Now back to the theorem. Without loss of generality, assume that $$\operatorname{h}(B_1) \le \operatorname{h}(B_2)$$. On the one hand, if $$\operatorname{chain}(T_2)$$ doesn't include a block at height $$\operatorname{h}(B_1)$$, then the first block at height greater than $$\operatorname{h}(B_1)$$ must include skips from more than $$^2\!/_3$$ of the block producers in $$E$$ which conflict with endorsements in $$\operatorname{prev}(T_1)$$, therefore, more than $$^1\!/_3$$ of the block producers in $$E$$ must have signed conflicting skip and endorsement. Similarly, if $$\operatorname{chain}(T_2)$$ doesn't include a block at height $$\operatorname{h}(B_1)+1$$, more than $$^1\!/_3$$ of the block producers in $$E$$ signed both an endorsement in $$T_1$$ and a skip in the first block in $$\operatorname{chain}(T_2)$$ at height greater than $$\operatorname{h}(T_1)$$. On the other hand, if $$\operatorname{chain}(T_2)$$ includes both a block at height $$\operatorname{h}(B_1)$$ and a block at height $$\operatorname{h}(B_1)+1$$, the latter must include endorsements for the former, which conflict with endorsements for $$B_1$$. Therefore, more than $$^1\!/_3$$ of the block producers in $$E$$ must have signed conflicting endorsements. Thus, the theorem is proven.

## Liveness

See the proof of liveness in near.ai/doomslug. The consensus in this section differs in that it requires two consecutive blocks with endorsements.

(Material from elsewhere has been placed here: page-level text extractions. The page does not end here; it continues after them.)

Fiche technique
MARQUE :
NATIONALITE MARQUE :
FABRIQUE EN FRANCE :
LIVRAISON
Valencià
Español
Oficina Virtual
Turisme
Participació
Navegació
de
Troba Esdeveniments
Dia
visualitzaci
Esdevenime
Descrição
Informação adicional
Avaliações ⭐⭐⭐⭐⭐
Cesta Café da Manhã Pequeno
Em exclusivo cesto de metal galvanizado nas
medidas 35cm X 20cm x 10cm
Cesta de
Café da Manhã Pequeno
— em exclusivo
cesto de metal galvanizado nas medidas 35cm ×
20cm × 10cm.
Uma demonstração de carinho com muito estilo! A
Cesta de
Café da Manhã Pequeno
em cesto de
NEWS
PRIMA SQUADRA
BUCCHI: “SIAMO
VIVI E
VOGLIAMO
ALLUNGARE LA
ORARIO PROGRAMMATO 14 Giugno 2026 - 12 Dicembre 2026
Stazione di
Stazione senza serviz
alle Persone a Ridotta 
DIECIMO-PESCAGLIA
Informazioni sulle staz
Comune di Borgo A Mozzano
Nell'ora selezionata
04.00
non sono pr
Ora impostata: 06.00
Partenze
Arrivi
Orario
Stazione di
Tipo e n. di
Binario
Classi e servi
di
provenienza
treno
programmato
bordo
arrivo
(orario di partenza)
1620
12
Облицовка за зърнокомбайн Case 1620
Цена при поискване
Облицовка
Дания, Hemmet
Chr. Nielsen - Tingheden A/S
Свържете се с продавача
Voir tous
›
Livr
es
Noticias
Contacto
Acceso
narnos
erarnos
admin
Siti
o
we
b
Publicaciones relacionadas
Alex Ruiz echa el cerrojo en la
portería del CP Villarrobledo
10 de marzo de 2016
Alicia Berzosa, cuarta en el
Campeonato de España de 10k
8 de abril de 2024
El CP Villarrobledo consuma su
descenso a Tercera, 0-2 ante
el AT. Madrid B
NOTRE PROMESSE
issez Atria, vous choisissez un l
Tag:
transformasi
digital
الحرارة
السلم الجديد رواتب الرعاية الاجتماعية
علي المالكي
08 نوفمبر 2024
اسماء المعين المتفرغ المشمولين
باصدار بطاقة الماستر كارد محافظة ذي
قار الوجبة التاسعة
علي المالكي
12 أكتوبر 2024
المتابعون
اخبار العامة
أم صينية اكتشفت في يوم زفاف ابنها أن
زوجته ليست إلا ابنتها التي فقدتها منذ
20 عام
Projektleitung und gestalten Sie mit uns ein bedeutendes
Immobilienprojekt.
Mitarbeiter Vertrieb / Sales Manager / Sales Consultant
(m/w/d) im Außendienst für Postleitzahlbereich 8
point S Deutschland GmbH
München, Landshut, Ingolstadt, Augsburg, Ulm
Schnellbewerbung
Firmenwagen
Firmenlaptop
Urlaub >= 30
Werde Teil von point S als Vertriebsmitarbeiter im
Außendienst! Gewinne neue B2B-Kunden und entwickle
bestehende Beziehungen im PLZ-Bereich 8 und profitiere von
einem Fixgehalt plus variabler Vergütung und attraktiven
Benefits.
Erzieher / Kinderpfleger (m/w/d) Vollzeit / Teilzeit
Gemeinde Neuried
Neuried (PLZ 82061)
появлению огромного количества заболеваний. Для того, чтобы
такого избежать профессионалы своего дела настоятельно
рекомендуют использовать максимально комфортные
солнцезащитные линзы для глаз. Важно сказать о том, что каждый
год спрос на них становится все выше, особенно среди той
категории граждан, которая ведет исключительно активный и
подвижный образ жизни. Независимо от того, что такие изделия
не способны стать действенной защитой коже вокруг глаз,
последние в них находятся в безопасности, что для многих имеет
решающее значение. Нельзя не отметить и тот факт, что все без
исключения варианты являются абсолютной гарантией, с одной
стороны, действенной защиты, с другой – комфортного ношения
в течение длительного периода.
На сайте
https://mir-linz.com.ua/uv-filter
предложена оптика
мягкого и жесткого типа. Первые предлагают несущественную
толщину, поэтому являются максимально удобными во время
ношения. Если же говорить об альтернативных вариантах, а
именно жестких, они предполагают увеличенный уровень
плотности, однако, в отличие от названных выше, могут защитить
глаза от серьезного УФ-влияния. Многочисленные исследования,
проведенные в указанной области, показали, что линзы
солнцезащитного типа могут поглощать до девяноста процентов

The proof in the linked paper trivially extends, by observing that once the delay is sufficiently long for a honest block producer to collect enough endorsements, the next block producer ought to have enough time to collect all the endorsements too.

## Approval condition

The approval condition above

Any valid block must logically include approvals from block producers whose cumulative stake exceeds 2/3 of the total stake in the epoch. For a block B and its previous block B' each approval in B must be an Endorsement with the hash of B' if and only if B.height == B'.height + 1, otherwise it must be a Skip with the height of B'

Is more complex that desired, and it is tempting to unify the two conditions. Unfortunately, they cannot be unified.

It is critical that for endorsements each approval has the prev_hash equal to the hash of the previous block, because otherwise the safety proof above doesn't work, in the second case the endorsements in B1 and Bx can be the very same approvals.

It is critical that for the skip messages we do not require the hashes in the approvals to match the hash of the previous block, because otherwise a malicious actor can create two blocks at the same height, and distribute them such that half of the block producers have one as their head, and the other half has the other. The two halves of the block producers will be sending skip messages with different prev_hash but the same prev_height to the future block producers, and if there's a requirement that the prev_hash in the skip matches exactly the prev_hash of the block, no block producer will be able to create their blocks.